Tom Mullen’s Quest To Restore The Word ‘Emo’ From Easy Target To Respectability

Cultural Critic

Courtesy of Washed Up Emo/Michael Dubin

In 2007, a record industry executive named Tom Mullen started a blog devoted to the emo bands he grew up loving in the ’80s and ’90s. At the time Mullen’s labor of love, which he called Washed Up Emo, was out of step with what was fashionable in music. A commercial heyday earlier in the decade headlined by MTV favorites like Fall Out Boy, My Chemical Romance, and Dashboard Confessional sparked a nasty backlash that turned “emo” into a dirty word. But Mullen nevertheless persisted, eventually starting a Washed Up Emo podcast in 2011 that was devoted to interviews with the scene’s most important figures, from its roots in ’80s hardcore through what Mullen calls emo’s “hair-metal” era in the 21st century.

After 10 years as a genre historian, Mullen has compiled several of those interviews into a new book, Anthology Of Emo Volume 1, that includes chapters on The Promise Ring, Dashboard Confessional, Texas Is The Reason, The Get Up Kids, American Football, Mineral, Knapsack, and Rainer Maria. Mullen deliberately had Anthology Of Emo designed to look like a reference book, to underline the seriousness of the enterprise. For Mullen, emo remains perpetually understood, no matter the so-called “emo revival” that has elevated dozens of worthy underground bands this decade.

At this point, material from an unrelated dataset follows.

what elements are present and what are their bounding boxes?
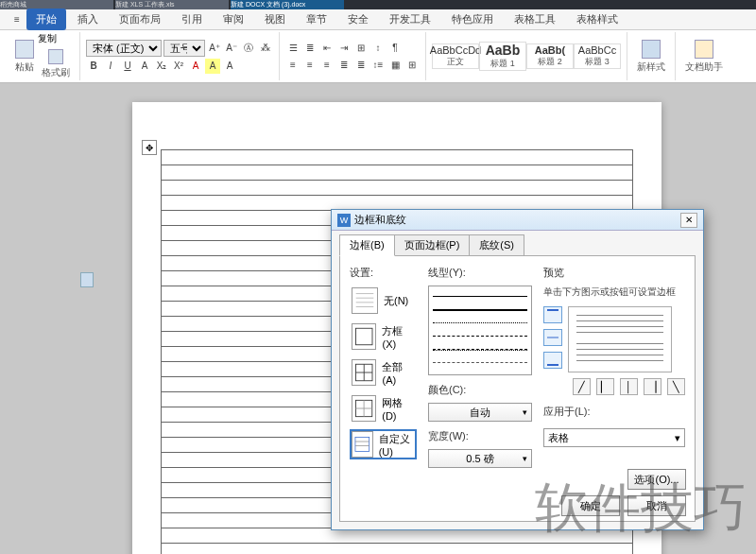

The first sentence of your book is, “Emo was never a four letter word to me.” This is also a running theme on your podcast: You’re very protective of that word. Why?

It you ask 10 people on the street, eight out of 10 are gonna say, ‘Oh, it’s those people that are cutting themselves, with the haircuts, that go to Hot Topic.’ Unfortunately, the word has always been hated. I’ve done 100-plus interviews; I don’t think anybody has been like, ‘I’m so happy we are [considered emo].’

What exactly is so offensive about “emo”?

There’s an instant thought of: It’s not as good if you say it’s emo. It marginalizes bands. I think there are some writers out there that like to crack a joke. It’s an easy target, and they’ll make a joke about the crying. I don’t blame bands for being like, ‘We’re an indie rock band.’